8 Ways to Avoid Feeling Burned Out On the Job

Of the many perks owning my own business affords me, one of them is never dreading coming to work. I don’t spend all day Sunday thinking about how I don’t want to go back to work the next day. Those that do are on a surefire path to getting burned out on the job.


A new study by ComPsych, a company that provides employee assistance programs, reported that workers are feeling more burned out than ever by their jobs.

The survey asked more than 2,000 employees about the stress levels of their jobs. The findings showed that 2 out of 3 workers report high levels of stress with extreme fatigue and a feeling of being out of control. And more than half of those surveyed said they miss one or two days of work per year because of stress.

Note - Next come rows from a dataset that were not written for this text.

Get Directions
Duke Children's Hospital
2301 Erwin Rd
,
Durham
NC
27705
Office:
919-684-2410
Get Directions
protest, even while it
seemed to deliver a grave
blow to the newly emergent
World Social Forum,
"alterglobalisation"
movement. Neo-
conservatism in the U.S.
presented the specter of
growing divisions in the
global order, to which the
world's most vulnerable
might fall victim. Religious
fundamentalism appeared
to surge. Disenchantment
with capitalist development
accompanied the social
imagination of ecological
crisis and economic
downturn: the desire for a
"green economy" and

That’s no way to live your life. Hating what you do can lead to depression, severe mood swings, loss of interest, fatigue and disillusionment. These symptoms can have negative effects at your job or business thus exasperating your problems.

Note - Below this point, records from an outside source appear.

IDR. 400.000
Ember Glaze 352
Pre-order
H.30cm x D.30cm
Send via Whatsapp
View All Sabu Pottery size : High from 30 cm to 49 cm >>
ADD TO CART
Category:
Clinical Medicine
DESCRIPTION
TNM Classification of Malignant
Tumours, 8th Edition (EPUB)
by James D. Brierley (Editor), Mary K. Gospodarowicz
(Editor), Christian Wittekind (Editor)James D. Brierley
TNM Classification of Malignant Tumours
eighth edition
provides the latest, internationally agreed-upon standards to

Even though I like what I do, occasionally I’ll work too many long hours on a new campaign and get burned out. I get tired of working on the same project too much and can’t stand the thought of going back to work on it. When that happens I take a break. I’ll go for a long walk, perhaps a couple of miles to completely relax.

Studies show that a 20 minute walk around the block or parking lot during lunch can have the same relaxing effect. Turn off your cell phone, don’t check email and put away your laptop when taking a break. Take an over-all break from work related activities.

Always take a lunch break, even if you’re not hungry. Drive to the park or get outside. A change in scenery can help clear your mind of work and help you relieve stress.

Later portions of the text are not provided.